Sunset at Pelican a Eyes Resort

For dinner we ate at a restaurant on the beach, feet in the sand. I had a huge and delicious lobster dinner for a whopping $14 or so.

The next morning the whole crew headed to Maderas Beach for swimming, surfing, and relaxing. I, knowing it just would not be my thing, opted out of surf lessons, but enjoyed the day watching others, swimming in the ocean, and relaxing near the water.


Madeiras Beach

The entire trip, my friend Monica and I were talking about how good pizza sounded. Every night we talked about eating pizza. That night we finally got most of the gang to go to a pizza place in town. I’m not sure if the pizza was even good but we had wanted it so badly that at that point it tasted absolutely delicious! Then it was off to a bar for some drinks back by the water. This was a Monday night and all the backpackers seemed to have left town Sunday because it was so quiet on the streets, but we still had a great time.

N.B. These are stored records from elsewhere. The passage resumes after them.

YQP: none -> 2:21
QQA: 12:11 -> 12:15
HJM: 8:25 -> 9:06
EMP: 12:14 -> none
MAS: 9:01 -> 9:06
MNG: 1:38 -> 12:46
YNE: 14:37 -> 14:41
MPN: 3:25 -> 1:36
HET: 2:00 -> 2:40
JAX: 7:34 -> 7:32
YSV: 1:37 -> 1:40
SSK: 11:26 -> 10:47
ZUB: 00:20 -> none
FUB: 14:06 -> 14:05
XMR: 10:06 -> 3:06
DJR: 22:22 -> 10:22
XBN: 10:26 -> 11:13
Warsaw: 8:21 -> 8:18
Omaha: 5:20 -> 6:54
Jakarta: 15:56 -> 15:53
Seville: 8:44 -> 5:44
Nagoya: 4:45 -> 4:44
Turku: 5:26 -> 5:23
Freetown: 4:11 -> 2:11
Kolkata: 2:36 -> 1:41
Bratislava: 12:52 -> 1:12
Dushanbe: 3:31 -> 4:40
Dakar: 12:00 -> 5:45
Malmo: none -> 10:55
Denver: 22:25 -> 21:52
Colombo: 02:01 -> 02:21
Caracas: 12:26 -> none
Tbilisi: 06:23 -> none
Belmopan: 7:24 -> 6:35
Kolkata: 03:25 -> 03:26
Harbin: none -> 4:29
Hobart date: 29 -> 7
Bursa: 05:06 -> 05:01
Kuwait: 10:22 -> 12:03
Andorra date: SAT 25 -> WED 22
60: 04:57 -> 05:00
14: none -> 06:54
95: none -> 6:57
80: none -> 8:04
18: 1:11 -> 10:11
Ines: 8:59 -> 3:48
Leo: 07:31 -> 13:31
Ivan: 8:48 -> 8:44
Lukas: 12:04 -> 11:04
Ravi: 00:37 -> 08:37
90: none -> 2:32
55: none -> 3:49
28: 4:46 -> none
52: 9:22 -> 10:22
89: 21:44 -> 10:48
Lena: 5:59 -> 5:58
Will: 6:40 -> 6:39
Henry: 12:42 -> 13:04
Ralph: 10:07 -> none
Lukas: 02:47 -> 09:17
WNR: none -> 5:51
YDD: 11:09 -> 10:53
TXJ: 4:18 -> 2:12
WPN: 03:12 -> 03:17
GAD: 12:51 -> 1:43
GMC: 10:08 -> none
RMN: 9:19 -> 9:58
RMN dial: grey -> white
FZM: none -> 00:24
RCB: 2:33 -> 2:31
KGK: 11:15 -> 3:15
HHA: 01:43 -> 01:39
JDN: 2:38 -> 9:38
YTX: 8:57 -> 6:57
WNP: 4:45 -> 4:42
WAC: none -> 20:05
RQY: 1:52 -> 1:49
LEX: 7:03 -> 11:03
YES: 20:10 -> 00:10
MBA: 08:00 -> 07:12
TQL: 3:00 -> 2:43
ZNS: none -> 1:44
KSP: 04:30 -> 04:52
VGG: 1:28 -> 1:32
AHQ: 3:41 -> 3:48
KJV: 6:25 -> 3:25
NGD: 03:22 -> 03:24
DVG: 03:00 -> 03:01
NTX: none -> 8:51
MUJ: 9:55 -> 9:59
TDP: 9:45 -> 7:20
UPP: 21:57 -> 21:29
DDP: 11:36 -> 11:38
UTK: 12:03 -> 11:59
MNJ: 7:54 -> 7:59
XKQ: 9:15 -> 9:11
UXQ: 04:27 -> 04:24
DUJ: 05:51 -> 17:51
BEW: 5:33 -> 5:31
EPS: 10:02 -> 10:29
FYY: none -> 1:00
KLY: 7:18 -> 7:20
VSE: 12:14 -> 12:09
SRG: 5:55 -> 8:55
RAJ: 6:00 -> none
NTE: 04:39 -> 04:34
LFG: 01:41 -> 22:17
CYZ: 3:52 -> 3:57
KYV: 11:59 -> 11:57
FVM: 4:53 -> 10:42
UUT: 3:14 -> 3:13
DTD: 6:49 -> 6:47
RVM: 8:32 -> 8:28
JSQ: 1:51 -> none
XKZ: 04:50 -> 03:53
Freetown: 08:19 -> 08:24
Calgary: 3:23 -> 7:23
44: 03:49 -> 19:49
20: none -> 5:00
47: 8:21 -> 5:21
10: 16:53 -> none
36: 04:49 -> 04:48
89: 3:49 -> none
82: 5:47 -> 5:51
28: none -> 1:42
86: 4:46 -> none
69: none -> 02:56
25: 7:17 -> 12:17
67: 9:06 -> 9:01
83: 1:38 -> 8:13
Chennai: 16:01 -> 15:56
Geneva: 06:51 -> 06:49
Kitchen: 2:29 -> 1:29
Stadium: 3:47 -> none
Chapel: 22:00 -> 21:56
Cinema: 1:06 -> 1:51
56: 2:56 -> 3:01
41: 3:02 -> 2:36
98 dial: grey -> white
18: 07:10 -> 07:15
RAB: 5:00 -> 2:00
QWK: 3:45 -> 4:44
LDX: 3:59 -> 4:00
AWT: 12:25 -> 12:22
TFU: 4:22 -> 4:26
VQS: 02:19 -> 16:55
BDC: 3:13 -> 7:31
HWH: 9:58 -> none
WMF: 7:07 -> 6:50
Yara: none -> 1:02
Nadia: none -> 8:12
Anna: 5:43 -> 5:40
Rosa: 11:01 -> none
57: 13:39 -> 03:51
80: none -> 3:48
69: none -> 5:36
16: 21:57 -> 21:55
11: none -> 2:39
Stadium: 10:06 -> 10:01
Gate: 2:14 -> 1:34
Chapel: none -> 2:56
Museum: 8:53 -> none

Monica and I having Macuas, the national drink.


Jessica and Jennifer having some too.

Our final day in town was spent walking around, browsing the shops, stopping for amazing gelato, taking a dip in the ocean, and of course trying to hunt down Jeff Probst, still with no luck.


Shopping by the beach


The streets of San Juan del Sur

While I had a blast in San Juan del Sur, my time there unfortunately ended on a bad note, waking up the morning we were going to leave with horrible food poisoning. We were supposed to take chicken buses back to Granada. While everyone else took the buses, I spent the day in bed, getting a ride back later in the day. Be careful of the shrimp ceviche.

Even with that not so great ending, I highly recommend San Juan del Sur as a place to visit and be a beach bum for a few days.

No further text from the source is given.